**Task directions**
Give back the full listing exactly, setting the pictures aside.

**The data**
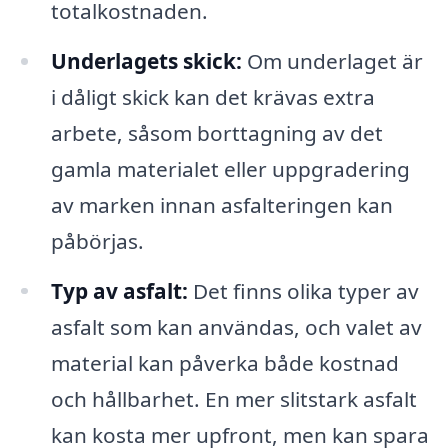
totalkostnaden.
Underlagets skick:
Om underlaget är
i dåligt skick kan det krävas extra
arbete, såsom borttagning av det
gamla materialet eller uppgradering
av marken innan asfalteringen kan
påbörjas.
Typ av asfalt:
Det finns olika typer av
asfalt som kan användas, och valet av
material kan påverka både kostnad
och hållbarhet. En mer slitstark asfalt
kan kosta mer upfront, men kan spara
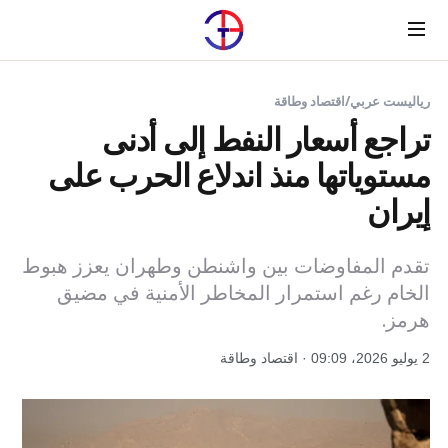
Menu
رياليست عربي
/
اقتصاد وطاقة
تراجع أسعار النفط إلى أدنى
مستوياتها منذ اندلاع الحرب على
إيران
تقدم المفاوضات بين واشنطن وطهران يعزز هبوط
الخام رغم استمرار المخاطر الأمنية في مضيق
هرمز.
2 يوليو 2026، 09:09 · اقتصاد وطاقة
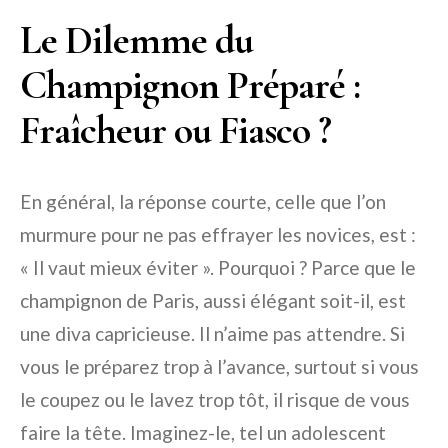
Le Dilemme du
Champignon Préparé :
Fraîcheur ou Fiasco ?
En général, la réponse courte, celle que l’on
murmure pour ne pas effrayer les novices, est :
« Il vaut mieux éviter ». Pourquoi ? Parce que le
champignon de Paris, aussi élégant soit-il, est
une diva capricieuse. Il n’aime pas attendre. Si
vous le préparez trop à l’avance, surtout si vous
le coupez ou le lavez trop tôt, il risque de vous
faire la tête. Imaginez-le, tel un adolescent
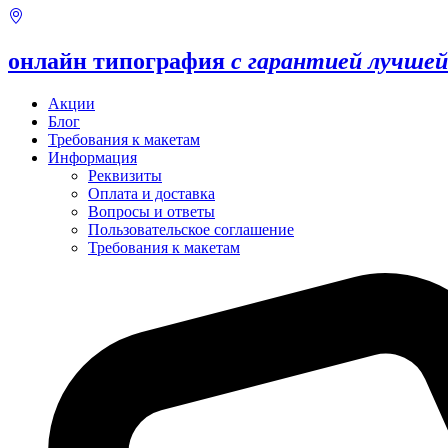
онлайн типография
с гарантией лучшей
Акции
Блог
Требования к макетам
Информация
Реквизиты
Оплата и доставка
Вопросы и ответы
Пользовательское соглашение
Требования к макетам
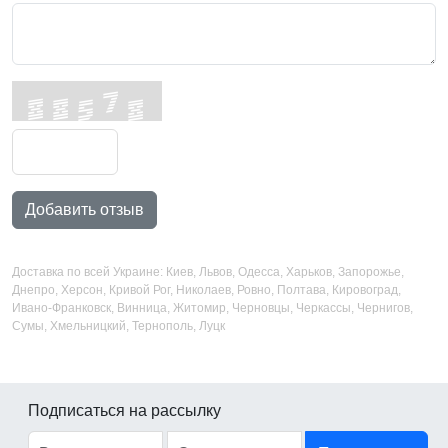
Добавить отзыв
Доставка по всей Украине: Киев, Львов, Одесса, Харьков, Запорожье,
Днепро, Херсон, Кривой Рог, Николаев, Ровно, Полтава, Кировоград,
Ивано-Франковск, Винница, Житомир, Черновцы, Черкассы, Чернигов,
Сумы, Хмельницкий, Тернополь, Луцк
Подписаться на рассылку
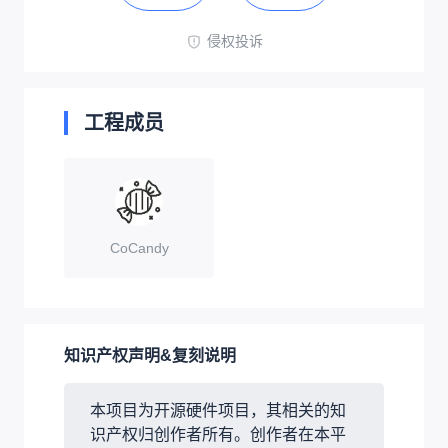
侵权投诉
工程成员
CoCandy
知识产权声明&复刻说明
本项目为开源硬件项目，其相关的知
识产权归创作者所有。创作者在本平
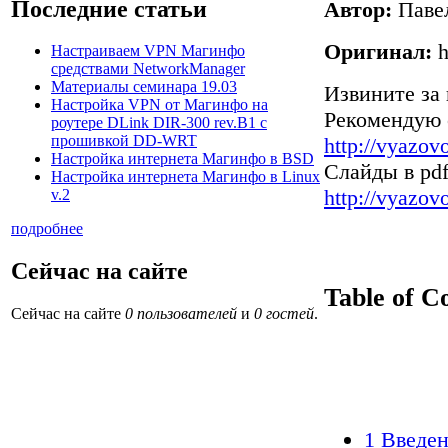
Последние статьи
Автор:
Паве
Оригинал:
h
Настраиваем VPN Магинфо
средствами NetworkManager
Материалы семинара 19.03
Извините за 
Настройка VPN от Магинфо на
Рекомендую 
роутере DLink DIR-300 rev.B1 с
прошивкой DD-WRT
http://vyazov
Настройка интернета Магинфо в BSD
Слайды в pdf
Настройка интернета Магинфо в Linux
http://vyazov
v.2
подробнее
Сейчас на сайте
Table of C
Сейчас на сайте
0 пользователей
и
0 гостей
.
1 Введе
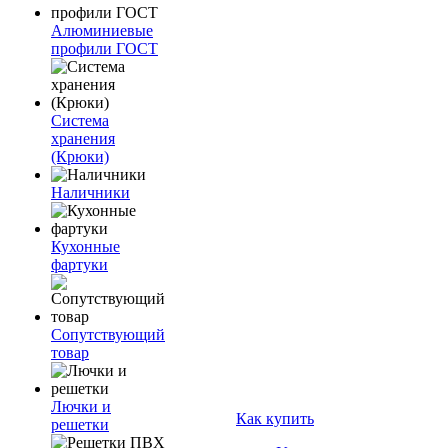
Алюминиевые
профили ГОСТ
Система
хранения
(Крюки)
Наличники
Кухонные
фартуки
Сопутствующий
товар
Лючки и
Как купить
решетки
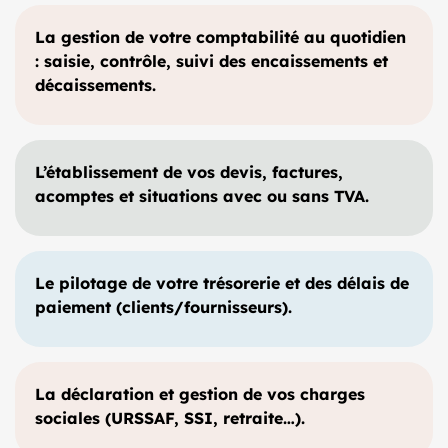
La gestion de votre comptabilité au quotidien
: saisie, contrôle, suivi des encaissements et
décaissements.
L’établissement de vos devis, factures,
acomptes et situations avec ou sans TVA.
Le pilotage de votre trésorerie et des délais de
paiement (clients/fournisseurs).
La déclaration et gestion de vos charges
sociales (URSSAF, SSI, retraite…).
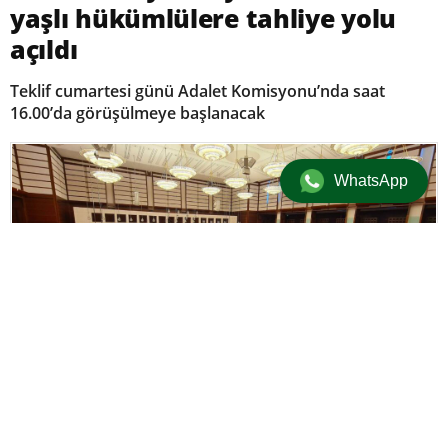
yaşlı hükümlülere tahliye yolu
açıldı
Teklif cumartesi günü Adalet Komisyonu’nda saat
16.00’da görüşülmeye başlanacak
WhatsApp
Gündem
/
Üst Manşet
29 Mayıs 2025 20:02 | Güncellenme: 29 Mayıs 2025 20:09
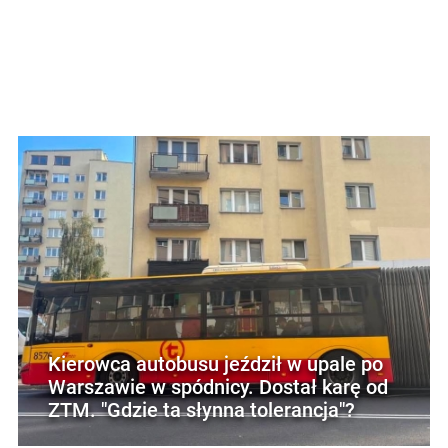
Kierowca autobusu jeździł w upale po
Warszawie w spódnicy. Dostał karę od
ZTM. "Gdzie ta słynna tolerancja"?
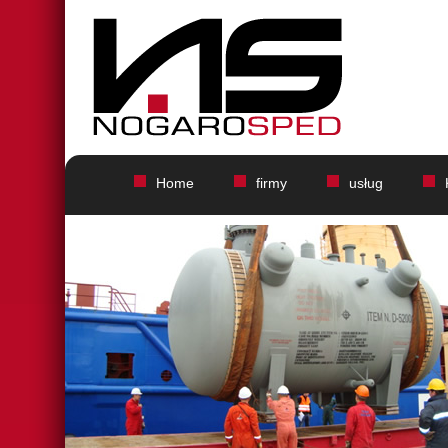
Home
firmy
usług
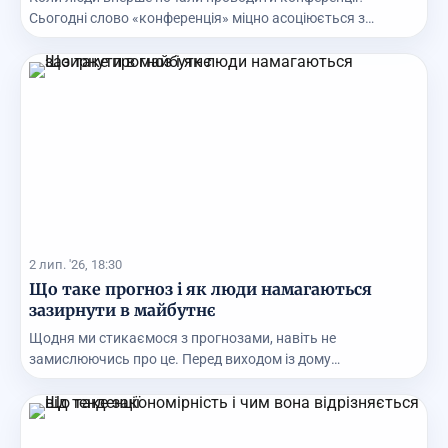
Сьогодні слово «конференція» міцно асоціюється з
великим...
2 лип. '26, 18:30
Що таке прогноз і як люди намагаються
зазирнути в майбутнє
Щодня ми стикаємося з прогнозами, навіть не
замислюючись про це. Перед виходом із дому
перевіряємо про...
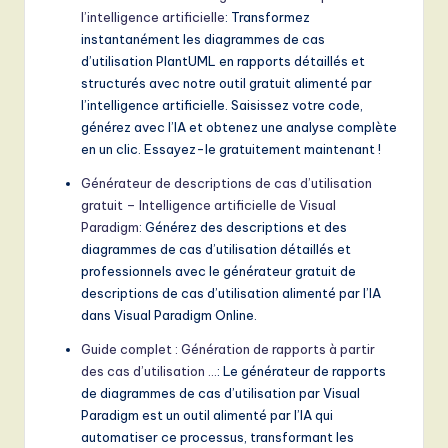
l’intelligence artificielle
: Transformez
instantanément les diagrammes de cas
d’utilisation PlantUML en rapports détaillés et
structurés avec notre outil gratuit alimenté par
l’intelligence artificielle. Saisissez votre code,
générez avec l’IA et obtenez une analyse complète
en un clic. Essayez-le gratuitement maintenant !
Générateur de descriptions de cas d’utilisation
gratuit – Intelligence artificielle de Visual
Paradigm
: Générez des descriptions et des
diagrammes de cas d’utilisation détaillés et
professionnels avec le générateur gratuit de
descriptions de cas d’utilisation alimenté par l’IA
dans Visual Paradigm Online.
Guide complet : Génération de rapports à partir
des cas d’utilisation …
: Le générateur de rapports
de diagrammes de cas d’utilisation par Visual
Paradigm est un outil alimenté par l’IA qui
automatiser ce processus, transformant les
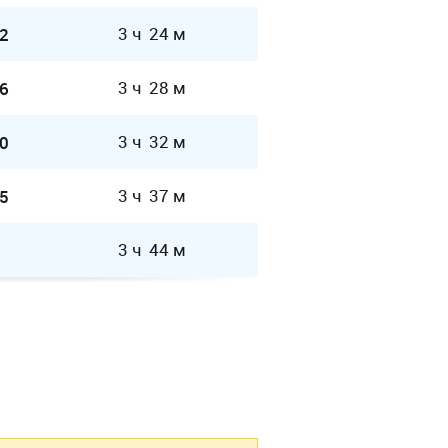
3 ч 24 м
2
3 ч 28 м
6
3 ч 32 м
0
3 ч 37 м
5
3 ч 44 м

**Task solution**
totalkostnaden.
Underlagets skick:
Om underlaget är
i dåligt skick kan det krävas extra
arbete, såsom borttagning av det
gamla materialet eller uppgradering
av marken innan asfalteringen kan
påbörjas.
Typ av asfalt:
Det finns olika typer av
asfalt som kan användas, och valet av
material kan påverka både kostnad
och hållbarhet. En mer slitstark asfalt
kan kosta mer upfront, men kan spara
Menu
رياليست عربي
/
اقتصاد وطاقة
تراجع أسعار النفط إلى أدنى
مستوياتها منذ اندلاع الحرب على
إيران
تقدم المفاوضات بين واشنطن وطهران يعزز هبوط
الخام رغم استمرار المخاطر الأمنية في مضيق
هرمز.
2 يوليو 2026، 09:09 · اقتصاد وطاقة
Le Dilemme du
Champignon Préparé :
Fraîcheur ou Fiasco ?
En général, la réponse courte, celle que l’on
murmure pour ne pas effrayer les novices, est :
« Il vaut mieux éviter ». Pourquoi ? Parce que le
champignon de Paris, aussi élégant soit-il, est
une diva capricieuse. Il n’aime pas attendre. Si
vous le préparez trop à l’avance, surtout si vous
le coupez ou le lavez trop tôt, il risque de vous
faire la tête. Imaginez-le, tel un adolescent
онлайн типография
с гарантией лучшей
Акции
Блог
Требования к макетам
Информация
Реквизиты
Оплата и доставка
Вопросы и ответы
Пользовательское соглашение
Требования к макетам
Добавить отзыв
Доставка по всей Украине: Киев, Львов, Одесса, Харьков, Запорожье,
Днепро, Херсон, Кривой Рог, Николаев, Ровно, Полтава, Кировоград,
Ивано-Франковск, Винница, Житомир, Черновцы, Черкассы, Чернигов,
Сумы, Хмельницкий, Тернополь, Луцк
Подписаться на рассылку
侵权投诉
工程成员
CoCandy
知识产权声明&复刻说明
本项目为开源硬件项目，其相关的知
识产权归创作者所有。创作者在本平
Последние статьи
Автор:
Паве
Оригинал:
h
Настраиваем VPN Магинфо
средствами NetworkManager
Материалы семинара 19.03
Извините за 
Настройка VPN от Магинфо на
Рекомендую 
роутере DLink DIR-300 rev.B1 с
прошивкой DD-WRT
http://vyazov
Настройка интернета Магинфо в BSD
Слайды в pdf
Настройка интернета Магинфо в Linux
http://vyazov
v.2
подробнее
Сейчас на сайте
Table of C
Сейчас на сайте
0 пользователей
и
0 гостей
.
1 Введе
Алюминиевые
профили ГОСТ
Система
хранения
(Крюки)
Наличники
Кухонные
фартуки
Сопутствующий
товар
Лючки и
Как купить
решетки
La gestion de votre comptabilité au quotidien
: saisie, contrôle, suivi des encaissements et
décaissements.
L’établissement de vos devis, factures,
acomptes et situations avec ou sans TVA.
Le pilotage de votre trésorerie et des délais de
paiement (clients/fournisseurs).
La déclaration et gestion de vos charges
sociales (URSSAF, SSI, retraite…).
yaşlı hükümlülere tahliye yolu
açıldı
Teklif cumartesi günü Adalet Komisyonu’nda saat
16.00’da görüşülmeye başlanacak
WhatsApp
Gündem
/
Üst Manşet
29 Mayıs 2025 20:02 | Güncellenme: 29 Mayıs 2025 20:09
Kierowca autobusu jeździł w upale po
Warszawie w spódnicy. Dostał karę od
ZTM. "Gdzie ta słynna tolerancja"?
Home
firmy
usług
Сьогодні слово «конференція» міцно асоціюється з
великим...
2 лип. '26, 18:30
Що таке прогноз і як люди намагаються
зазирнути в майбутнє
Щодня ми стикаємося з прогнозами, навіть не
замислюючись про це. Перед виходом із дому
перевіряємо про...
l’intelligence artificielle
: Transformez
instantanément les diagrammes de cas
d’utilisation PlantUML en rapports détaillés et
structurés avec notre outil gratuit alimenté par
l’intelligence artificielle. Saisissez votre code,
générez avec l’IA et obtenez une analyse complète
en un clic. Essayez-le gratuitement maintenant !
Générateur de descriptions de cas d’utilisation
gratuit – Intelligence artificielle de Visual
Paradigm
: Générez des descriptions et des
diagrammes de cas d’utilisation détaillés et
professionnels avec le générateur gratuit de
descriptions de cas d’utilisation alimenté par l’IA
dans Visual Paradigm Online.
Guide complet : Génération de rapports à partir
des cas d’utilisation …
: Le générateur de rapports
de diagrammes de cas d’utilisation par Visual
Paradigm est un outil alimenté par l’IA qui
automatiser ce processus, transformant les
3 ч 24 м
2
3 ч 28 м
6
3 ч 32 м
0
3 ч 37 м
5
3 ч 44 м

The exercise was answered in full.